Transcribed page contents
<<<<

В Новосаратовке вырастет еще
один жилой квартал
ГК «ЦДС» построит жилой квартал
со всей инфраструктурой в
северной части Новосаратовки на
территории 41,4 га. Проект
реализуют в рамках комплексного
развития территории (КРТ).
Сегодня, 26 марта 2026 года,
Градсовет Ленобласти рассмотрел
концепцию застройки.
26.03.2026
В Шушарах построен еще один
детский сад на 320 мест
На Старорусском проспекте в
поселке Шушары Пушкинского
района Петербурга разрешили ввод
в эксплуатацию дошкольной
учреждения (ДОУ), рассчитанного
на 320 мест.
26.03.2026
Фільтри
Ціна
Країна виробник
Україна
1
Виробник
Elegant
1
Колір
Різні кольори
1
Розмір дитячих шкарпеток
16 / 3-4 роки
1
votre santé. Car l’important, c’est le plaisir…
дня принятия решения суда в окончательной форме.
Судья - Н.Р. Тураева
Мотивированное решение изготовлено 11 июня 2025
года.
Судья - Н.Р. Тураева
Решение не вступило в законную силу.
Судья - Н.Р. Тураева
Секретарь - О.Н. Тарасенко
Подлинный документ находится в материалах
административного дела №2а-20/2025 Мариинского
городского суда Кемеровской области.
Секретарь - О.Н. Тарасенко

>>>>
<<<<

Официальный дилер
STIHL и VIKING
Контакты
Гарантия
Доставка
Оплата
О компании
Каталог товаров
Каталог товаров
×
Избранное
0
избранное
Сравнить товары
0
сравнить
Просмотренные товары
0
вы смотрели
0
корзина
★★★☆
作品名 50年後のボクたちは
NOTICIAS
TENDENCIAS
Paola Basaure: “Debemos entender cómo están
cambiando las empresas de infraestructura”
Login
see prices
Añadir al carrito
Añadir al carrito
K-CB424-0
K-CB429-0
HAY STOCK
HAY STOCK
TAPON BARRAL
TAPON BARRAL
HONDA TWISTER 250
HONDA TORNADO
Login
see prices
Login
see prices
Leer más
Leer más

>>>>

◆ **PROBLEM TO SOLVE**
Return exactly the lines above from the line that has "В Новосаратовке вырастет еще" through the line that has "района Петербурга разрешили ввод", inclusive, and nothing else.

◆ **EXERCISE RESPONSE**
В Новосаратовке вырастет еще
один жилой квартал
ГК «ЦДС» построит жилой квартал
со всей инфраструктурой в
северной части Новосаратовки на
территории 41,4 га. Проект
реализуют в рамках комплексного
развития территории (КРТ).
Сегодня, 26 марта 2026 года,
Градсовет Ленобласти рассмотрел
концепцию застройки.
26.03.2026
В Шушарах построен еще один
детский сад на 320 мест
На Старорусском проспекте в
поселке Шушары Пушкинского
района Петербурга разрешили ввод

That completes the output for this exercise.